• _The task_
When a line of the material has the word "advanced" in it, copy that line.

════════════════════

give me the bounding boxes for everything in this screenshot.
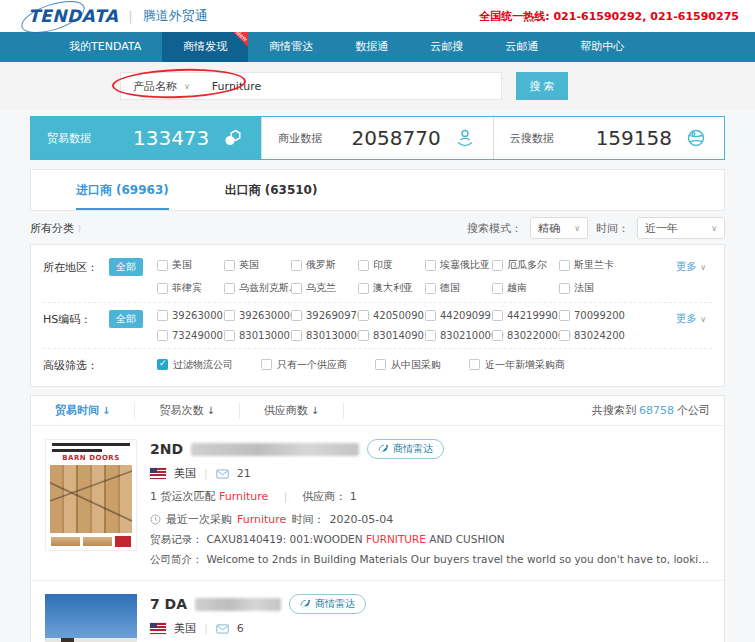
region-checkbox-item[interactable]: 英国 [224,258,291,272]
nav-item-help-center[interactable]: 帮助中心 [559,32,645,62]
checkbox[interactable] [358,260,369,271]
checkbox[interactable] [559,310,570,321]
tab-importers[interactable]: 进口商(69963) [76,170,169,210]
checkbox[interactable] [425,260,436,271]
hs-checkbox-item[interactable]: 39263000 [157,310,224,321]
sort-trade-time[interactable]: 贸易时间↓ [31,403,135,419]
checkbox[interactable] [224,283,235,294]
all-categories-link[interactable]: 所有分类〉 [30,221,86,236]
hs-checkbox-item[interactable]: 8302100000 [425,330,492,341]
region-checkbox-item[interactable]: 印度 [358,258,425,272]
hs-all-button[interactable]: 全部 [109,310,143,328]
hs-checkbox-item[interactable]: 44209099 [425,310,492,321]
checkbox[interactable] [358,310,369,321]
nav-item-cloud-mail[interactable]: 云邮通 [484,32,559,62]
mail-count[interactable]: 6 [237,622,244,635]
checkbox[interactable] [157,330,168,341]
region-more-link[interactable]: 更多 ∨ [676,260,706,274]
sort-supplier-count[interactable]: 供应商数↓ [240,403,344,419]
hs-checkbox-item[interactable]: 83014090 [358,330,425,341]
nav-item-data-link[interactable]: 数据通 [334,32,409,62]
checkbox[interactable] [425,283,436,294]
hs-checkbox-item[interactable]: 44219990 [492,310,559,321]
nav-item-business-radar[interactable]: 商情雷达 [248,32,334,62]
checkbox[interactable] [375,359,386,370]
region-checkbox-item[interactable]: 俄罗斯 [291,258,358,272]
region-checkbox-item[interactable]: 埃塞俄比亚 [425,258,492,272]
business-radar-button[interactable]: 商情雷达 [289,594,366,614]
stat-business-data[interactable]: 商业数据 2058770 [261,117,492,159]
checkbox[interactable] [157,283,168,294]
checkbox[interactable] [261,359,272,370]
hs-checkbox-item[interactable]: 73249000 [157,330,224,341]
checkbox[interactable] [559,283,570,294]
sort-trade-count[interactable]: 贸易次数↓ [135,403,239,419]
tab-exporters[interactable]: 出口商(63510) [225,170,318,210]
checkbox[interactable] [559,260,570,271]
company-title[interactable]: 2ND [150,441,183,457]
checkbox[interactable] [291,310,302,321]
hs-checkbox-item[interactable]: 8302200000 [492,330,559,341]
region-checkbox-item[interactable]: 菲律宾 [157,281,224,295]
checkbox[interactable] [559,330,570,341]
checkbox[interactable] [157,260,168,271]
logo[interactable]: TENDATA | 腾道外贸通 [28,6,208,26]
stat-cloud-search-data[interactable]: 云搜数据 159158 [493,117,724,159]
hs-checkbox-item[interactable]: 42050090 [358,310,425,321]
checkbox[interactable] [469,359,480,370]
nav-item-my-tendata[interactable]: 我的TENDATA [48,32,162,62]
region-checkbox-item[interactable]: 厄瓜多尔 [492,258,559,272]
checkbox[interactable] [492,260,503,271]
search-mode-select[interactable]: 精确∨ [530,217,588,239]
checkbox[interactable] [425,330,436,341]
advanced-checkbox-item[interactable]: 只有一个供应商 [261,358,347,372]
checkbox[interactable] [291,330,302,341]
region-checkbox-item[interactable]: 德国 [425,281,492,295]
checkbox[interactable] [425,310,436,321]
region-checkbox-item[interactable]: 法国 [559,281,626,295]
hs-checkbox-item[interactable]: 83024200 [559,330,626,341]
hs-checkbox-item[interactable]: 83013000 [224,330,291,341]
checkbox[interactable] [358,330,369,341]
checkbox[interactable] [291,283,302,294]
stat-trade-data[interactable]: 贸易数据 133473 [31,117,261,159]
hs-checkbox-item[interactable]: 3926909709 [291,310,358,321]
checkbox[interactable] [157,310,168,321]
chevron-down-icon: ∨ [711,224,717,233]
time-select[interactable]: 近一年∨ [637,217,725,239]
checkbox-checked[interactable] [157,359,168,370]
region-all-button[interactable]: 全部 [109,258,143,276]
region-checkbox-item[interactable]: 乌克兰 [291,281,358,295]
company-title[interactable]: 7 DA [150,596,187,612]
hs-checkbox-item[interactable]: 3926300000 [224,310,291,321]
checkbox[interactable] [492,330,503,341]
checkbox[interactable] [358,283,369,294]
search-category-dropdown[interactable]: 产品名称 ∨ [121,79,200,94]
checkbox[interactable] [291,260,302,271]
hs-more-link[interactable]: 更多 ∨ [676,312,706,326]
region-checkbox-item[interactable]: 斯里兰卡 [559,258,626,272]
advanced-checkbox-checked[interactable]: 过滤物流公司 [157,358,233,372]
checkbox[interactable] [492,283,503,294]
mail-icon[interactable] [216,624,229,634]
checkbox[interactable] [224,260,235,271]
checkbox[interactable] [492,310,503,321]
checkbox[interactable] [224,310,235,321]
search-input[interactable]: 产品名称 ∨ Furniture [120,72,502,100]
nav-item-business-discovery[interactable]: 商情发现 New [162,32,248,62]
mail-count[interactable]: 21 [237,467,251,480]
checkbox[interactable] [224,330,235,341]
region-checkbox-item[interactable]: 越南 [492,281,559,295]
search-button[interactable]: 搜 索 [516,72,568,100]
region-checkbox-item[interactable]: 美国 [157,258,224,272]
nav-item-cloud-mail-search[interactable]: 云邮搜 [409,32,484,62]
advanced-checkbox-item[interactable]: 从中国采购 [375,358,441,372]
business-radar-button[interactable]: 商情雷达 [367,439,444,459]
hs-checkbox-item[interactable]: 8301300000 [291,330,358,341]
hs-checkbox-item[interactable]: 70099200 [559,310,626,321]
region-checkbox-item[interactable]: 乌兹别克斯... [224,281,291,295]
search-query-text[interactable]: Furniture [212,80,261,93]
mail-icon[interactable] [216,469,229,479]
advanced-checkbox-item[interactable]: 近一年新增采购商 [469,358,565,372]
region-checkbox-item[interactable]: 澳大利亚 [358,281,425,295]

════════════════════

• _Response_
advanced-checkbox-item[interactable]: 只有一个供应商 [261,358,347,372]
advanced-checkbox-checked[interactable]: 过滤物流公司 [157,358,233,372]
advanced-checkbox-item[interactable]: 从中国采购 [375,358,441,372]
advanced-checkbox-item[interactable]: 近一年新增采购商 [469,358,565,372]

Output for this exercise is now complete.